Sin dalla sua nascita, avvenuta il 7 settembre del 2001, l’associazione che riunisce i consorzi di concessionari italiani ha un obiettivo molto preciso: incrementare la vendita dei ricambi originali e abbattere i costi fissi di distribuzione. Tutto questo salvaguardando l’identità locale e offrendo al singolo dealer un supporto concreto per soddisfare il maggior numero di autoriparatori sul proprio territorio.
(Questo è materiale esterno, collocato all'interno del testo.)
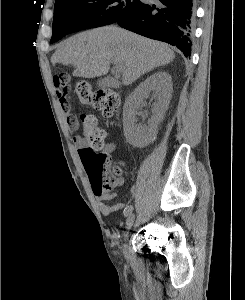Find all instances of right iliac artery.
<instances>
[{"mask_svg": "<svg viewBox=\"0 0 245 300\" xmlns=\"http://www.w3.org/2000/svg\"><path fill=\"white\" fill-rule=\"evenodd\" d=\"M132 211H133V206L130 205V206H128V207L125 209L124 215H125V216H128Z\"/></svg>", "mask_w": 245, "mask_h": 300, "instance_id": "obj_1", "label": "right iliac artery"}]
</instances>
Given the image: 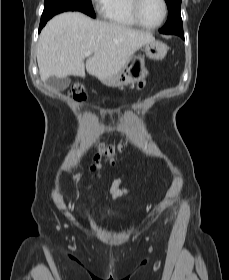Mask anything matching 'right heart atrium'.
I'll use <instances>...</instances> for the list:
<instances>
[{
    "mask_svg": "<svg viewBox=\"0 0 229 280\" xmlns=\"http://www.w3.org/2000/svg\"><path fill=\"white\" fill-rule=\"evenodd\" d=\"M91 1L94 9L99 13H103L108 3V0H91Z\"/></svg>",
    "mask_w": 229,
    "mask_h": 280,
    "instance_id": "obj_1",
    "label": "right heart atrium"
}]
</instances>
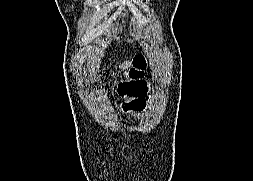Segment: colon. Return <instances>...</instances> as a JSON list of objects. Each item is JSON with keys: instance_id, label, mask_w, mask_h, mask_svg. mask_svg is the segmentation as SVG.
Masks as SVG:
<instances>
[{"instance_id": "1", "label": "colon", "mask_w": 253, "mask_h": 181, "mask_svg": "<svg viewBox=\"0 0 253 181\" xmlns=\"http://www.w3.org/2000/svg\"><path fill=\"white\" fill-rule=\"evenodd\" d=\"M145 61L142 56L135 57L134 65L125 73V78L118 87L119 95L125 99L124 109L127 112H139L145 105L146 83L143 68Z\"/></svg>"}]
</instances>
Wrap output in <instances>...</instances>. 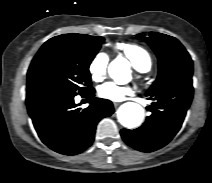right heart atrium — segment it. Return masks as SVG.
<instances>
[{
	"label": "right heart atrium",
	"instance_id": "1",
	"mask_svg": "<svg viewBox=\"0 0 212 183\" xmlns=\"http://www.w3.org/2000/svg\"><path fill=\"white\" fill-rule=\"evenodd\" d=\"M108 56L103 52L97 53L88 65L90 77L95 82L102 80L106 74Z\"/></svg>",
	"mask_w": 212,
	"mask_h": 183
}]
</instances>
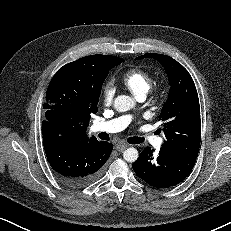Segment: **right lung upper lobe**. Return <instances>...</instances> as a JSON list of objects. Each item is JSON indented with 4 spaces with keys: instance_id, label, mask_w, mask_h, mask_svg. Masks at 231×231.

Sforzi che AsConAuto ha deciso di portare per il terzo anno al Service Day 2023, l’evento organizzato assieme a Quintegia e dedicato al mondo dell’aftersales andato in scena dal 27 al 28 ottobre presso il Centro Congressi Veronafiere. Una due giorni durante la quale concessionarie, riparatori autorizzati e indipendenti, case automobilistiche, carrozzerie e varie aziende coinvolte nella filiera post-vendita hanno potuto incontrarsi confrontarsi sugli sviluppi attuali e futuri del proprio settore.

C’è bisogno – ha dichiarato Roberto Scarabel, presidente di AsConAuto – di una cultura sui ricambi originali e sul service perché nel corso degli anni i concessionari si sono dedicati più alla vendita delle automobili che all’autoriparazione”.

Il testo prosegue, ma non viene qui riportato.